Biophysical Society Conference | Tahoe 2024
Molecular Biophysics of Membranes
Monday Speaker Abstracts
AN ANISOTROPIC CONTINUUM MODEL THAT CAPTURES MOLECULAR-LEVEL PROTEIN-MEMBRANE INTERACTIONS Timothy S. Carpenter 1 ; Tomas Oppelstrup 1 ; Liam Stanton 2 ; Helgi Ingolfsson 1 ; Tugba Ozturk 1 ; Jeremy Tempkin 1 ; 1 Lawrence Livermore National Laboratory, Livermore, CA, USA 2 San Jose State University, San Jose, CA, USA Membrane proteins have important cellular roles and comprise the vast majority of all approved drug targets. These proteins interact strongly with lipids, and protein function can be affected by local lipid compositions. Furthermore, the interactions between proteins and their surrounding membranes can be distinctly anisotropic, with different patterns of lipid enrichments on opposite sides of the protein. These anisotropic patterns can have a large impact, for instance in driving protein-protein aggregation and facilitating specific interaction interfaces. The proper exploration of these relationships requires a bilayer that is not only large enough to contain relevant compositional fluctuations but is also simulated for enough time for local lipid compositions to equilibrate around the protein.
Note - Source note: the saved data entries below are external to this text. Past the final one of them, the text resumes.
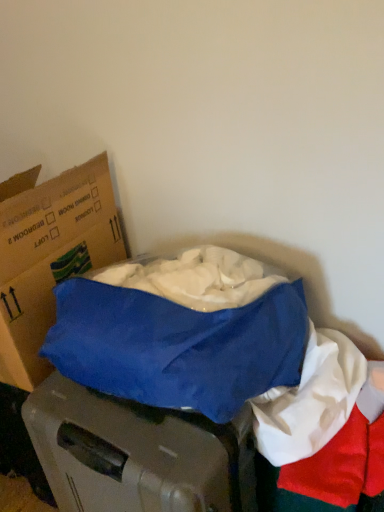 Question: Considering their positions, is blue fabric at center located in front of or behind cardboard box at left?

Choices:
 (A) front
 (B) behind

Answer: (A)

Question: Would you say blue fabric at center is to the left or to the right of cardboard box at left in the picture?

Choices:
 (A) left
 (B) right

Answer: (B)

Question: Is point (302, 410) closer or farther from the camera than point (39, 298)?

Choices:
 (A) farther
 (B) closer

Answer: (B)

Question: Considering the positions of cardboard box at left and blue fabric at center in the image, is cardboard box at left bigger or smaller than blue fabric at center?

Choices:
 (A) big
 (B) small

Answer: (A)

Question: Is cardboard box at left wider or thinner than blue fabric at center?

Choices:
 (A) thin
 (B) wide

Answer: (B)

Question: Do you think cardboard box at left is within blue fabric at center, or outside of it?

Choices:
 (A) outside
 (B) inside

Answer: (A)

Question: Is cardboard box at left to the left or to the right of blue fabric at center in the image?

Choices:
 (A) right
 (B) left

Answer: (B) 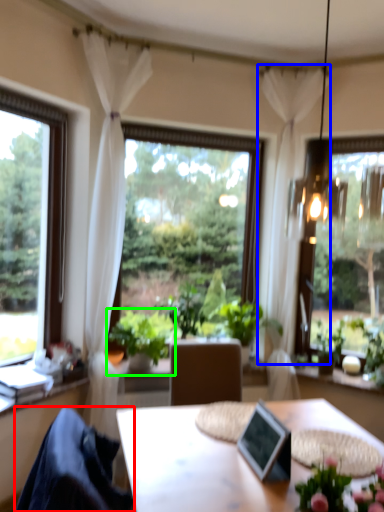 Question: Considering the real-world distances, which object is closest to chair (highlighted by a red box)? curtain (highlighted by a blue box) or houseplant (highlighted by a green box).

Choices:
 (A) curtain
 (B) houseplant

Answer: (B) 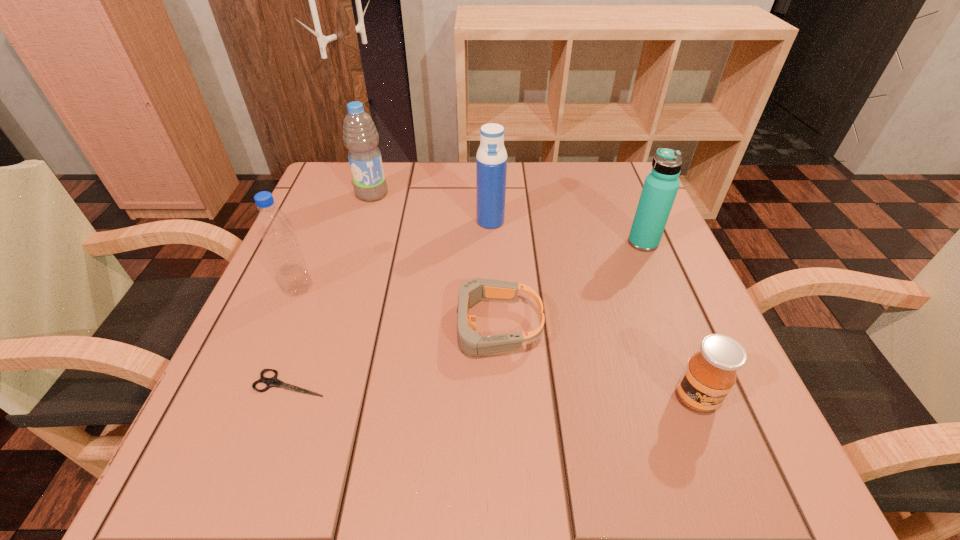 Locate an element on the screen. The width and height of the screenshot is (960, 540). the farthest object is located at coordinates click(x=361, y=138).

Identify the location of the farthest water bottle. Image resolution: width=960 pixels, height=540 pixels. (361, 138).

You are a GUI agent. You are given a task and a screenshot of the screen. Output one action in this format:
    pyautogui.click(x=<x>, y=<y>)
    Task: Click on the second water bottle from right to left
    The image size is (960, 540).
    Given the screenshot: What is the action you would take?
    [491, 160]

You are a GUI agent. You are given a task and a screenshot of the screen. Output one action in this format:
    pyautogui.click(x=<x>, y=<y>)
    Task: Click on the sixth nearest object
    The height and width of the screenshot is (540, 960).
    Given the screenshot: What is the action you would take?
    pyautogui.click(x=491, y=160)

You are a GUI agent. You are given a task and a screenshot of the screen. Output one action in this format:
    pyautogui.click(x=<x>, y=<y>)
    Task: Click on the second nearest water bottle
    The height and width of the screenshot is (540, 960).
    Given the screenshot: What is the action you would take?
    pyautogui.click(x=660, y=188)

This screenshot has width=960, height=540. I want to click on the rightmost water bottle, so click(x=660, y=188).

Locate an element on the screen. Image resolution: width=960 pixels, height=540 pixels. the leftmost water bottle is located at coordinates (274, 227).

The image size is (960, 540). What are the coordinates of `honey` in the screenshot? It's located at (710, 374).

Where is `goggles`? The width and height of the screenshot is (960, 540). goggles is located at coordinates (471, 343).

Where is `the shortest object`? The width and height of the screenshot is (960, 540). the shortest object is located at coordinates (273, 381). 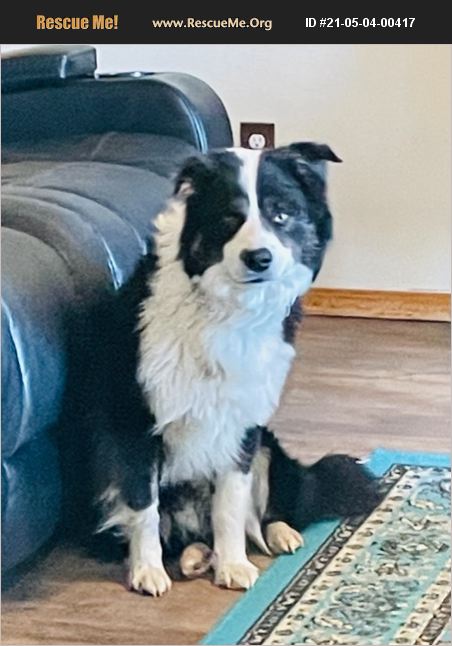 In order to click on wall in this screenshot , I will do `click(406, 216)`. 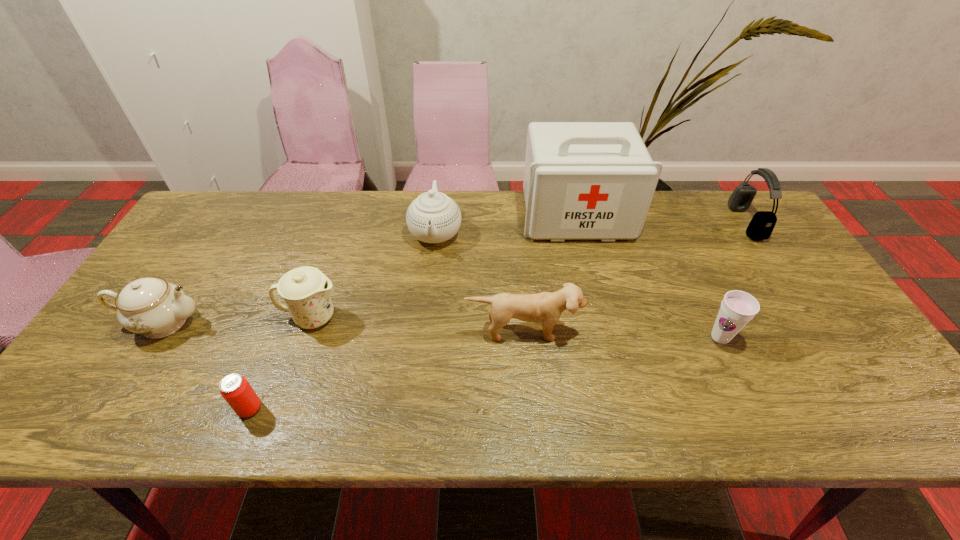 The width and height of the screenshot is (960, 540). I want to click on free region at the near left corner of the desktop, so click(x=84, y=422).

The image size is (960, 540). I want to click on empty space between the puppy and the seventh object from left to right, so click(x=622, y=334).

Find the location of a particular element. Image resolution: width=960 pixels, height=540 pixels. blank region between the second chinaware from left to right and the headset is located at coordinates (529, 269).

Where is `free space between the leftmost chinaware and the puppy`? This screenshot has width=960, height=540. free space between the leftmost chinaware and the puppy is located at coordinates (343, 327).

This screenshot has width=960, height=540. I want to click on free spot between the leftmost chinaware and the puppy, so click(343, 327).

The width and height of the screenshot is (960, 540). In order to click on free spot between the puppy and the leftmost object in this screenshot , I will do `click(343, 327)`.

At what (x,y) coordinates should I click in order to perform the action: click on empty space that is in between the seventh object from left to right and the second chinaware from right to left. Please return your answer as a coordinate pair (x, y). Looking at the image, I should click on (516, 327).

This screenshot has height=540, width=960. In order to click on free space that is in between the leftmost chinaware and the tallest object in this screenshot , I will do `click(370, 269)`.

Locate an element on the screen. The height and width of the screenshot is (540, 960). free space between the puppy and the nearest object is located at coordinates (387, 369).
For a single protein in a complex membrane mixture, the appropriate sampling time-scales are on the order of 100s of microseconds with systems containing >5,000 lipids. This extensive computational investment is required for each subsequent variable tested – rendering wide-ranging investigation prohibitively expensive in terms of time and computing resources. To that end, we extend our work on continuum membrane models from Stanton et al. 1 to allow for nontrivial protein structure, which results in a fully anisotropic protein-lipid potential interaction. We demonstrate how our model reproduces the given lipid density fields and compare the expressive complexity gained by using anisotropic potentials for two types of complex proteins on the cell membrane. This work was performed under the auspices of the U.S. Department of Energy by Lawrence Livermore National Laboratory under Contract DE-AC5207NA27344. 1 Stanton, L. G., Oppelstrup, T., Carpenter, T. S., Ingólfsson, H. I., Surh, M. P., Lightstone, F. C., & Glosli, J. N. (2023). Dynamic density functional theory of multicomponent cellular membranes. Physical Review Research, 5(1), 013080.